Earlier in the year, a security issue saw Yahoo users lose control of their accounts. While the attack relied on customers clicking on a link to a malicious site, it was unknown how attackers were able to retrieve the session cookies required, since the site was not on a Yahoo domain.
According to Bitdefender, however, attackers used a flaw in blogging software WordPress, which was patched in April 2012, eight months prior. The WordPress blog that enabled the attack was Yahoo's own developer network site, which resides on the developer.yahoo.com domain. This meant that upon compromising it, hackers were able to access session cookies for the yahoo.com domain, and then send them back to themselves.
Attackers first created a bogus news site based off the MSN/NBC News network and hosted it on at least two domains: com-im9.net and com-io4.net. Due to the appearance of the URLs, unsuspecting users were presented with a URL in the form similar to www.msnbc.msn.com-im9.net, which at first glance may appear to be legitimate content on the msn.com domain.
This upload feature was previously identified by Neal Poole and Nathan Partlan as containing a cross-site scripting flaw. They informed WordPress, and it was subsequently patched in version 3.2.2 released in April, marked as a security update.
Despite the availability of a patch, a security researcher from Websecurity, calling themself MustLive, began to notice that the vulnerability was being exploited in the wild in November 2012.

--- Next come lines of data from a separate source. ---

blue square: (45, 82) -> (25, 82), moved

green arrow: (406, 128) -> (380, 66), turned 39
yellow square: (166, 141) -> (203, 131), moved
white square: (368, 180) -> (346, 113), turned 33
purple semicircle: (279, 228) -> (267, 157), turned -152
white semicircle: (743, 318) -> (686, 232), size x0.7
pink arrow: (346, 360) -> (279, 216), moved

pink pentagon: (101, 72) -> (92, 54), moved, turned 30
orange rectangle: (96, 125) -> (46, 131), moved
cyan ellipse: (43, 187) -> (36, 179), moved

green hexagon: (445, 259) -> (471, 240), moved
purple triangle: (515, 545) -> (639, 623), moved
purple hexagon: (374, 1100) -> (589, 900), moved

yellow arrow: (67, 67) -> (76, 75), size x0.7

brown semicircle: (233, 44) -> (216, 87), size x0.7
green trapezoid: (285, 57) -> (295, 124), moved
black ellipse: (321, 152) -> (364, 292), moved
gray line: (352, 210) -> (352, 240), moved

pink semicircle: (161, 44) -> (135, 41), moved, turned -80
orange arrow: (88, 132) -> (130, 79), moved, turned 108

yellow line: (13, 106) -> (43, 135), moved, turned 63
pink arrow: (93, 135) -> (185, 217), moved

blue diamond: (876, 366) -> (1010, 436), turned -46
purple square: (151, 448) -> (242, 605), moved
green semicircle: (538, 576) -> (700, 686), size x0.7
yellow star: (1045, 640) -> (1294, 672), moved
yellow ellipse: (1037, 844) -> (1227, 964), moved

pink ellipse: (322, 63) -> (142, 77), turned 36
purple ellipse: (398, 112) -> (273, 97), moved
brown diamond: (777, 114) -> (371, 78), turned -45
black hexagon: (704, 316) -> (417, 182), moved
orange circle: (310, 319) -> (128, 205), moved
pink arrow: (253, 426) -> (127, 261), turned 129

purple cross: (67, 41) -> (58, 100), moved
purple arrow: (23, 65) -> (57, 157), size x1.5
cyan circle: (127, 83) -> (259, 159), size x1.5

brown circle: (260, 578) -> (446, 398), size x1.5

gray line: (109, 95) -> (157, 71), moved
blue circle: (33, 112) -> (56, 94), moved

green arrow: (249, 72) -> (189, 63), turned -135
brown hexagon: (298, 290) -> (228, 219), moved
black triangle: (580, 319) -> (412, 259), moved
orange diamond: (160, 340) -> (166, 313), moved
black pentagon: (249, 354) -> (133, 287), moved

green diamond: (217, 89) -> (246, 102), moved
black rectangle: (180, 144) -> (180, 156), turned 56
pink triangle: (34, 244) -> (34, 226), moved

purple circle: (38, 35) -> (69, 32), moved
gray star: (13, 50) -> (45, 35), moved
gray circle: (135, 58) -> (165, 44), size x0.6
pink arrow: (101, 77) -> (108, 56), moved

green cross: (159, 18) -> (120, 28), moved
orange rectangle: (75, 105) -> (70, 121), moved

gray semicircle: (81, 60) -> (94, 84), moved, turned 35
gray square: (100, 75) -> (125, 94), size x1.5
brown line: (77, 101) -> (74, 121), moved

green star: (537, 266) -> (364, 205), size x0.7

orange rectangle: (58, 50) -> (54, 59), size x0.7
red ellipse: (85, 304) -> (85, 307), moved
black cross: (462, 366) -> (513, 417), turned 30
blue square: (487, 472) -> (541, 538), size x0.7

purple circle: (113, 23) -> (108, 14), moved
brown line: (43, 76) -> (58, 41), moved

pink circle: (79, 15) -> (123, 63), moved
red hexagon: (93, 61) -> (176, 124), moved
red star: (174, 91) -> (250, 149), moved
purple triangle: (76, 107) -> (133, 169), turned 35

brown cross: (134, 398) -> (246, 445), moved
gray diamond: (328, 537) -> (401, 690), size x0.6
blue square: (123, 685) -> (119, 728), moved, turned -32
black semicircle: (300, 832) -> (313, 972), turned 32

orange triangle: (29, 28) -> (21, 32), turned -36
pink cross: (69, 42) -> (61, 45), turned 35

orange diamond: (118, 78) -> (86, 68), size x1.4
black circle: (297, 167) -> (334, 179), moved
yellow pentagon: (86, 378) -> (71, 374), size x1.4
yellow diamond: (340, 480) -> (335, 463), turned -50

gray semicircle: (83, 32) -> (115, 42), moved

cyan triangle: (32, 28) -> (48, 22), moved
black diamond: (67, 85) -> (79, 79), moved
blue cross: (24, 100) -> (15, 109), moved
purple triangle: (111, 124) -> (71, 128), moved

Using the flaw, attackers were able to send, from the Yahoo.com domain, the user's session cookie to its own "beacon" site on com-io4.net and harvest details. By replacing their own cookies with the victims', the attackers were able to steal the active log-in session and take control of the account. Yahoo's WordPress installation appears to have now been patched.
Although the user's password is never obtained by the attacker, and nor can it be changed, it does open up the potential to compromise the victim's other accounts. Theoretically, by reading existing emails, an attacker could quickly determine what other accounts the email may be tied to, such as social-media sites. With this information, they could then request a password reset and take control of the account.
Yahoo did not respond to ZDNet's request to comment.